If a line contains the word "email", include it in the count; state how many such lines the listing has and nothing else.

BEGIN

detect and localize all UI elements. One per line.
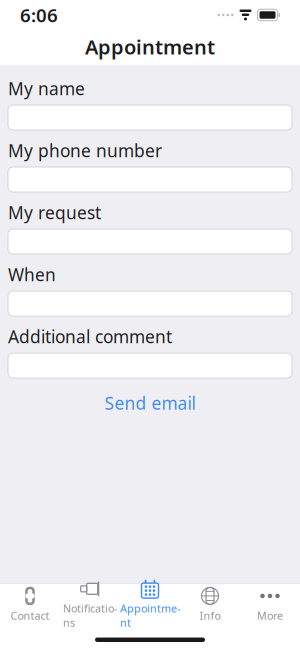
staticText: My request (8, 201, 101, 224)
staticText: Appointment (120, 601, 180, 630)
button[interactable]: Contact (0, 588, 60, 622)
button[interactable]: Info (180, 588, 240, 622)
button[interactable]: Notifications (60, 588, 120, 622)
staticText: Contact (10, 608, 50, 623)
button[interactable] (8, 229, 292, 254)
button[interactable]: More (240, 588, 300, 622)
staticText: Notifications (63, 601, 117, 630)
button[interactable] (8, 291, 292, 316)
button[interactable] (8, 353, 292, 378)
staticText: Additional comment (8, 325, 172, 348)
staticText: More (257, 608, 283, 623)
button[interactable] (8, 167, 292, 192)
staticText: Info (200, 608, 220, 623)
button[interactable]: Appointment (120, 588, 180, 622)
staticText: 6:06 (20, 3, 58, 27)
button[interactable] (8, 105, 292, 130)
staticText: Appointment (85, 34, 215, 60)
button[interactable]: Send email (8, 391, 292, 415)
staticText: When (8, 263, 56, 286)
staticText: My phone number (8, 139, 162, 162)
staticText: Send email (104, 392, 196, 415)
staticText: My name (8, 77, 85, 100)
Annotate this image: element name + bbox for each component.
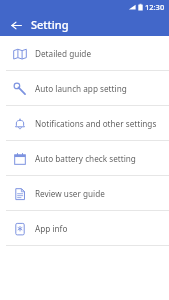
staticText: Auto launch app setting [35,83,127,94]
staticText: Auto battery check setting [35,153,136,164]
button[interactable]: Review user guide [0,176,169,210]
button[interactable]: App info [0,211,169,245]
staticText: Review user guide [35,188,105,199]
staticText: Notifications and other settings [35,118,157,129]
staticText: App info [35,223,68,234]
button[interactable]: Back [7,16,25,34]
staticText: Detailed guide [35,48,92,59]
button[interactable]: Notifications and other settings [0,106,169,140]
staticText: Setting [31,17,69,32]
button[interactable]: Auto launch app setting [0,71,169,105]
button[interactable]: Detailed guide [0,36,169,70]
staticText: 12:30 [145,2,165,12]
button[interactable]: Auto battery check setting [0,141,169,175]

END

> _RESULT OF THE EXERCISE_
2